El tipo de cambio cerró operaciones el viernes en un precio de 19.5575 pesos por dólar en operaciones interbancarias a la venta, con respecto a las últimas transacciones de la jornada anterior, representó un avance de 0.68%, esto es una ganancia de 13.40 centavos.

A las 6 de la tarde del domingo en operaciones electrónicas, la paridad cotizó en 19.5450 pesos por dólar, frente al cierre previo de 19.5575 pesos por dólar, significó una ligera apreciación de 0.06 por ciento.

Los bonos del Tesoro a plazo de 10 años finalizaron el viernes con una tasa de 2.93%, frente al nivel registrado de la semana anterior, resultó una disminución 12.5 puntos porcentuales.

El ajuste a la baja de los bonos a largo plazo se explicó básicamente por la perspectiva de que la Reserva Federal (Fed) mantendría una política de alzas de tasas poco agresiva para este año, donde la mayoría de los analistas esperan dos incrementos adicionales.
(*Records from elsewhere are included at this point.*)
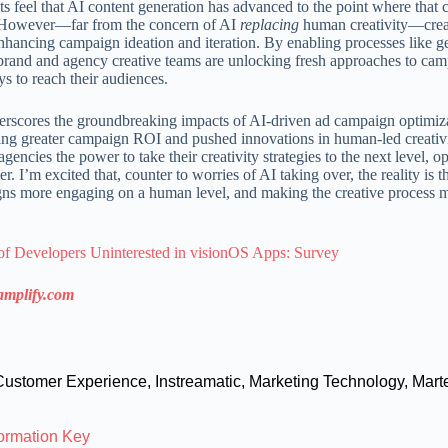
 feel that AI content generation has advanced to the point where that c
. However—far from the concern of AI
replacing
human creativity—crea
r enhancing campaign ideation and iteration. By enabling processes like g
s, brand and agency creative teams are unlocking fresh approaches to ca
s to reach their audiences.
rscores the groundbreaking impacts of AI-driven ad campaign optim
ing greater campaign ROI and pushed innovations in human-led creativi
encies the power to take their creativity strategies to the next level, o
 I’m excited that, counter to worries of AI taking over, the reality is th
gns more engaging on a human level, and making the creative process 
of Developers Uninterested in visionOS Apps: Survey
amplify.com
Customer Experience
,
Instreamatic
,
Marketing Technology
,
Mart
formation Key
En ese sentido, los datos recientes de inflación en Estados Unidos muestran que no existen presiones inflacionarias, pese a que los precios al consumidor se encuentran en niveles de 2.4% y la economía se encuentra en expansión.

Sigue la incertidumbre

El subdirector de Mercados Financieros de Banco Santander, Salvador Orozco Peña, comentó que el peso seguirá presionado en los siguientes días, debido a la incertidumbre que existe sobre el Tratado de Libre Comercio de América del Norte (TLCAN), además del nerviosismo por las elecciones del 1 de julio en México.

El especialista advirtió que la moneda mexicana intentará romper el precio de soporte de los 19.50 pesos por dólar, aunque se ve complicado por el nerviosismo que se observa con relación al TLCAN y la percepción de una mayor fortaleza del dólar.

El analista económico senior de CIBanco, James Salazar, advirtió que en la medida que se agote el tiempo para ratificar el TLCAN (primera semana de junio) y se vaya acercando la fecha de las elecciones presidenciales (1 de julio), el peso mostraría mayores presiones con posibilidades de cotizar por arriba de 20 pesos por dólar.